The majority of consumers say that they are more likely to purchase if they receive some form of messaging that recognises that they are an individual, with needs and desires that are acknowledged. But only a modest percentage of companies make the effort to go beyond Dear [FirstName].

Well constructed, personalised messages work well to augment the customer experience, to increase customer engagement and to increase sales. In retail situations it also significantly reduces the percentage of goods returned.

What is personalisation?

Personalisation is about using data to know enough about an individual and what they might want, to be able to give them relevant information or encouragement before they ask. Sometimes personalisation is confused with letting people add their own personal touch to products, but that is more correctly known as customisation.

Steps to personalisation

  1. You need to really know your customer. This means collecting as much data as possible on them, and having in place a streamlined method to stitching it together - remove data silos and embrace data unification.
  2. Put customers in control. Happy customers are those who help themselves, so make sure that you provide self-service portals, give them FAQs and let me set up preferences on how they would like to be interacted with.
  3. Engage with your customers. Make sure that your team is active where you customers are active. Use every opportunity to interact with them on social media, and to capture what is important to the market. Think and act in journeys - make sure that your customer knows where they are in a particular journey, and avoid successive but unrelated interventions.
  4. Become fully customer-centric. Reorganise your workforce if necessary so that the entire company works cross-functionally to focus on delivering value to your customers. Put the needs of the customer above the needs of the company.

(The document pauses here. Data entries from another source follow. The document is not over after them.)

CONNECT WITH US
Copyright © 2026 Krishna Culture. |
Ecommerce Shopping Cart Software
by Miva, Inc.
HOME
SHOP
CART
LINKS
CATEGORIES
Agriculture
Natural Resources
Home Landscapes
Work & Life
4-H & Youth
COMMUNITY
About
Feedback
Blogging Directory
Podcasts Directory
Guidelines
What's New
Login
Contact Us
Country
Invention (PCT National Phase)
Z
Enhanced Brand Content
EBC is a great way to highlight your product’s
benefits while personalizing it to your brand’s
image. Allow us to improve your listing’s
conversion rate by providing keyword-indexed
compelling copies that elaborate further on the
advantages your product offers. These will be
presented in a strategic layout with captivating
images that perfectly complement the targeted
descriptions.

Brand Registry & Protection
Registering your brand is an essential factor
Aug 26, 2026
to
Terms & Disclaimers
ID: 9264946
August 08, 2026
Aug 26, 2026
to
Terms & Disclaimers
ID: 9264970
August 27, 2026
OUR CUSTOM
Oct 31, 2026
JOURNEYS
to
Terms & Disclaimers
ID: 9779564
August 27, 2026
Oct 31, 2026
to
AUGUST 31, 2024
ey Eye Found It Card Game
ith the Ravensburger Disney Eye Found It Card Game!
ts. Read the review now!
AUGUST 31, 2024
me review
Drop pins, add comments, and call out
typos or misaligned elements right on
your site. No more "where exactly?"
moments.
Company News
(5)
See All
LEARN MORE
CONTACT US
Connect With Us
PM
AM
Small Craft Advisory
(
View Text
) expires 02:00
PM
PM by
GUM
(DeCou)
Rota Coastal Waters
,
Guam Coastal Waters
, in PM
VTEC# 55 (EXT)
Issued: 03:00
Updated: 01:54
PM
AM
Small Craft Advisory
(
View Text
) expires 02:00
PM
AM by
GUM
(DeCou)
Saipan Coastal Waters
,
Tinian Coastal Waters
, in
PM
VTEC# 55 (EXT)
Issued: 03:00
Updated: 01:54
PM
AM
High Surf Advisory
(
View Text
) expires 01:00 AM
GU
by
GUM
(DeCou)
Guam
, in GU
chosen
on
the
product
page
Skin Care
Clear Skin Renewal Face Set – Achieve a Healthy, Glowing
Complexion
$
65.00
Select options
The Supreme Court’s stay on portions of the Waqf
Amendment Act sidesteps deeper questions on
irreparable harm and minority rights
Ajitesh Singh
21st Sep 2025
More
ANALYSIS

How to become more data-driven

It is tempting to create one enormous data lake and to imagine what insights you will be able to pull out of it.  The reality is somewhat different - you are likely to drown with this approach. Analytics tools are a new super-power, but must be used wisely. Here's how:

  1. Understand what you want to achieve. Success often depends on knowing what outcome is needed, so clearly state the critical success factors and work back from there.
  2. Know what data you need. What is the relevant or necessary data that you need to collect to engage with a customer, make a better decision or improve a product? Collect what you need - any more and you'll get side-tracked or become blind to the core data.
  3. Test and repeat. You will almost certainly not get it right first time, so go with what you think will work, and then check the results. Alter one thing at a time and run the data again. Keep going until the customer response indicates that you've got it right.
  4. Update behaviours. When sometime in your team presents a fact or makes a decision, ask them to make sure that they have the relevant analytics as justification. There should be no need to actually ask them for it as proof, but the mindset needs to change.

Using data to make every customer feel like they are the only customer increases revenue. Technology has the power to create empathy. Building recognition and trust means that your customers will love you back. You will need to personalise your company's messages to your customers, so that they feel that they know who you are, and take that next step with excitement.